Timer<char> timer(f);
timer.start(milliseconds(10));
for(unsigned i = 0; i <= 10; ++i) {
if(i == 10) timer.stop();
auto results = timer.results();
for(const auto& r : results)
std::cout << r;
std::cout << '\n';
}
}


Kudos! This is on the whole a well-written class, and you appear to have written code that is correct in the face of asynchronicity, which is quite difficult!

To start with, I think Timer is a misleading name for this class. When I think of a timer, I think of a clock that counts down a particular interval once. This is something like a PeriodicRunner or PeriodicFunction; these names call out the fact that the function is called multiple times.

There is no particular reason that the period and delay need be the same type of duration. Instead of using a default argument, I might instead write this as two functions:

template <typename Duration>
start(const Duration& period) { start(period, std::chrono::milliseconds(0); }

template <typename Duration1, typename Duration2>
start(const Duration1& period, const Duration2& delay) {...}


You have made a few design decisions with start that are reasonable decisions, but not the only or obvious choice. These decisions should be called out in documentation:

• If the previous call has not completed when the period next comes up, a call will be dropped silently.
• Exceptions thrown by the function will be dropped silently.
• this->m_results.push_back(...) is within your try-catch block. push_back may throw e.g. because of memory exhaustion; this will also be dropped silently. On the other hand, std::async will throw if the implementation is unable to start a new thread, but it is called outside of any try-catch block, so will caused std::terminate to be called. Likewise, std::this_thread::sleep_for may throw if the duration type or clock is not from the standard library.

There's quite a bit going on in start including some repetition; as an aid to the reader, consider pulling out some functions. For example, you repeat the code snippet

try {
std::lock_guard<mutex> guard(...);
m_results.push_back(m_future.get());
} catch (const std::exception&) {}


which you could pull out into a private method.
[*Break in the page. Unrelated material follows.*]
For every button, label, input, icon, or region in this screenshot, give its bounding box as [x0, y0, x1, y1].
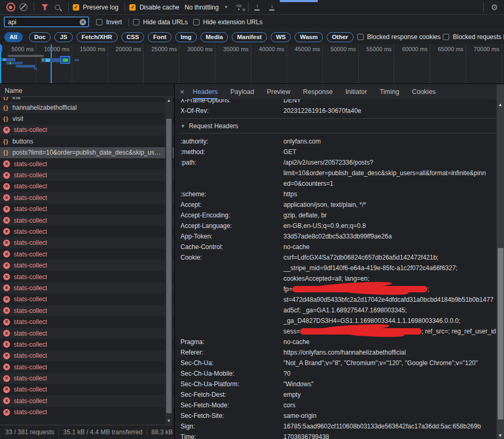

Timer::m_results should not be mutable, and Timer::results() const should not be const. One rule of thumb for this is that const methods should be idempotent. You can implement Timer::results() like so:

results_type results() {
std::lock_guard<mutex> guard(m_result_mutex);
return std::move(m_results);
}


I feel that this is clearer than the swap-into-temp implementation you currently have.

I strongly suggest removing the using namespace std; line. You don't even appear to use it, and it can cause problems.
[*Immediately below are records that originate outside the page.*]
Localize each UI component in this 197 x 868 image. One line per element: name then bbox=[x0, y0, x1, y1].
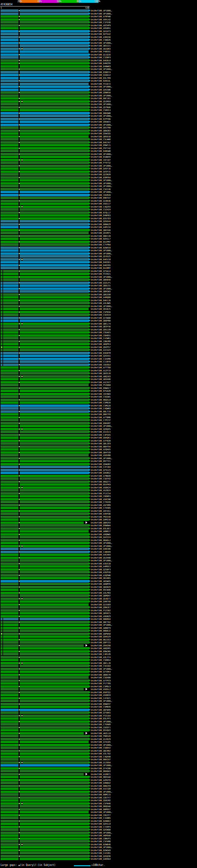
hit-bar[interactable] bbox=[1, 349, 89, 351]
hit-label[interactable]: UniRef100_UP1000… bbox=[91, 12, 112, 15]
hit-label[interactable]: UniRef100_Q5KQK1 bbox=[91, 437, 110, 439]
hit-bar[interactable] bbox=[1, 346, 89, 348]
hit-label[interactable]: UniRef100_Q52HH0 bbox=[91, 557, 110, 559]
hit-bar[interactable] bbox=[1, 220, 89, 222]
hit-bar[interactable] bbox=[1, 30, 89, 32]
hit-label[interactable]: UniRef100_Q9NJE7 bbox=[91, 606, 110, 609]
hit-label[interactable]: UniRef100_B6K2U7 bbox=[91, 758, 110, 761]
hit-bar[interactable] bbox=[1, 475, 89, 477]
hit-bar[interactable] bbox=[1, 179, 89, 181]
hit-label[interactable]: UniRef100_P79732 bbox=[91, 162, 110, 164]
hit-label[interactable]: UniRef100_B2H1L7 bbox=[91, 238, 110, 240]
hit-label[interactable]: UniRef100_C1G0B5 bbox=[91, 817, 110, 819]
hit-bar[interactable] bbox=[1, 717, 89, 720]
hit-label[interactable]: UniRef100_Q9UWI5 bbox=[91, 121, 110, 123]
hit-bar[interactable] bbox=[1, 156, 89, 158]
hit-bar[interactable] bbox=[1, 832, 89, 834]
hit-bar[interactable] bbox=[1, 843, 89, 845]
hit-label[interactable]: UniRef100_Q04TU9 bbox=[91, 452, 110, 454]
hit-bar[interactable] bbox=[1, 838, 89, 840]
hit-label[interactable]: UniRef100_B8C161 bbox=[91, 97, 110, 100]
hit-bar[interactable] bbox=[1, 811, 89, 813]
hit-label[interactable]: UniRef100_A2QHU5 bbox=[91, 448, 110, 451]
hit-bar[interactable] bbox=[1, 393, 89, 395]
hit-label[interactable]: UniRef100_A9QNW5 bbox=[91, 533, 110, 536]
hit-label[interactable]: UniRef100_C5MBV6 bbox=[91, 706, 110, 708]
hit-label[interactable]: UniRef100_P40591 bbox=[91, 51, 110, 53]
hit-label[interactable]: UniRef100_B3MFR4 bbox=[91, 177, 110, 179]
hit-label[interactable]: UniRef100_Q91BJ5 bbox=[91, 308, 110, 310]
hit-label[interactable]: UniRef100_B9HSM7 bbox=[91, 422, 110, 425]
hit-label[interactable]: UniRef100_B2TG42 bbox=[91, 33, 110, 35]
hit-bar[interactable] bbox=[1, 814, 89, 816]
hit-bar[interactable] bbox=[1, 293, 89, 296]
hit-bar[interactable] bbox=[1, 132, 89, 134]
hit-bar[interactable] bbox=[1, 308, 89, 310]
hit-label[interactable]: UniRef100_UP1000… bbox=[91, 179, 112, 182]
hit-bar[interactable] bbox=[1, 153, 89, 155]
hit-label[interactable]: UniRef100_Q2GWQ8 bbox=[91, 829, 110, 831]
hit-bar[interactable] bbox=[1, 115, 89, 117]
hit-bar[interactable] bbox=[1, 167, 89, 170]
hit-bar[interactable] bbox=[1, 785, 89, 787]
hit-bar[interactable] bbox=[1, 820, 89, 822]
hit-bar[interactable] bbox=[1, 477, 89, 480]
hit-label[interactable]: UniRef100_C4JW61 bbox=[91, 337, 110, 340]
hit-label[interactable]: UniRef100_UP1000… bbox=[91, 185, 112, 188]
hit-label[interactable]: UniRef100_A6SHH6 bbox=[91, 378, 110, 380]
hit-bar[interactable] bbox=[1, 258, 89, 260]
hit-bar[interactable] bbox=[1, 124, 89, 126]
hit-bar[interactable] bbox=[1, 665, 89, 667]
hit-label[interactable]: UniRef100_B4BGW0 bbox=[91, 150, 110, 152]
hit-label[interactable]: UniRef100_B7QL17 bbox=[91, 212, 110, 214]
hit-bar[interactable] bbox=[1, 600, 89, 602]
hit-label[interactable]: UniRef100_UP1000… bbox=[91, 252, 112, 255]
hit-label[interactable]: UniRef100_O61065 bbox=[91, 577, 110, 580]
hit-label[interactable]: UniRef100_A6ZLL0 bbox=[91, 732, 110, 735]
hit-label[interactable]: UniRef100_A9SB91 bbox=[91, 27, 110, 30]
hit-bar[interactable] bbox=[1, 507, 89, 509]
hit-label[interactable]: UniRef100_A4HFQ6 bbox=[91, 513, 110, 515]
hit-bar[interactable] bbox=[1, 261, 89, 263]
hit-label[interactable]: UniRef100_C7PC37 bbox=[91, 419, 110, 422]
hit-label[interactable]: UniRef100_Q54D71 bbox=[91, 598, 110, 600]
hit-bar[interactable] bbox=[1, 212, 89, 214]
hit-bar[interactable] bbox=[1, 703, 89, 705]
hit-bar[interactable] bbox=[1, 381, 89, 383]
hit-label[interactable]: UniRef100_C5DNS4 bbox=[91, 659, 110, 661]
hit-label[interactable]: UniRef100_UP1000… bbox=[91, 832, 112, 834]
hit-bar[interactable] bbox=[1, 378, 89, 380]
hit-label[interactable]: UniRef100_Q6KB48 bbox=[91, 279, 110, 281]
hit-label[interactable]: UniRef100_P21672 bbox=[91, 83, 110, 85]
hit-label[interactable]: UniRef100_UP1000… bbox=[91, 457, 112, 460]
hit-bar[interactable] bbox=[1, 808, 89, 810]
hit-bar[interactable] bbox=[1, 603, 89, 606]
hit-label[interactable]: UniRef100_C4Y8Z1 bbox=[91, 697, 110, 700]
hit-label[interactable]: UniRef100_B6KQW0 bbox=[91, 112, 110, 115]
hit-label[interactable]: UniRef100_B3L8E1 bbox=[91, 527, 110, 530]
hit-bar[interactable] bbox=[1, 480, 89, 483]
hit-label[interactable]: UniRef100_B4D395 bbox=[91, 264, 110, 267]
hit-label[interactable]: UniRef100_B8NJF0 bbox=[91, 785, 110, 787]
hit-label[interactable]: UniRef100_A7TT68 bbox=[91, 366, 110, 369]
hit-label[interactable]: UniRef100_A3LYY4 bbox=[91, 656, 110, 659]
hit-label[interactable]: UniRef100_A4RQD0 bbox=[91, 296, 110, 299]
hit-bar[interactable] bbox=[1, 609, 89, 612]
hit-label[interactable]: UniRef100_C7XUV8 bbox=[91, 501, 110, 503]
hit-bar[interactable] bbox=[1, 249, 89, 252]
hit-bar[interactable] bbox=[1, 741, 89, 743]
hit-bar[interactable] bbox=[1, 130, 89, 132]
hit-bar[interactable] bbox=[1, 323, 89, 325]
hit-label[interactable]: UniRef100_Q95JZ0 bbox=[91, 329, 110, 331]
hit-bar[interactable] bbox=[1, 448, 89, 451]
hit-bar[interactable] bbox=[1, 91, 89, 94]
hit-label[interactable]: UniRef100_B3EBTM bbox=[91, 352, 110, 354]
hit-bar[interactable] bbox=[1, 238, 89, 240]
hit-label[interactable]: UniRef100_Q65Z21 bbox=[91, 45, 110, 47]
hit-label[interactable]: UniRef100_A7TBM6 bbox=[91, 416, 110, 419]
hit-bar[interactable] bbox=[1, 159, 89, 161]
hit-bar[interactable] bbox=[1, 487, 89, 489]
hit-bar[interactable] bbox=[1, 407, 89, 409]
hit-bar[interactable] bbox=[1, 12, 89, 15]
hit-label[interactable]: UniRef100_B4G8L0 bbox=[91, 59, 110, 62]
You should document the public interface of your class. One good idea put a large comment at the top of the header file explaining use cases. You should also document most public methods of your class. Questions you should try to answer in the comments include:

• Are there restrictions on the parameters?
• Is the period the time between the start of two function invocations, or between the end of one invocation and the start of the next?
• Is the period a floor, a ceiling, or neither on the time between invocations?
• What happens if you call start twice on the same Timer?
• What happens if you call start and stop in different threads?
• Does stop block? Might the function be called again (or still be running) when stop returns?
• Must stop return before calling result or results?
• What does result return? Is it sensible to call result multiple times? What happens if you call result and no results remain?

Consider marking the class final; I can't imagine a reasonable subclass.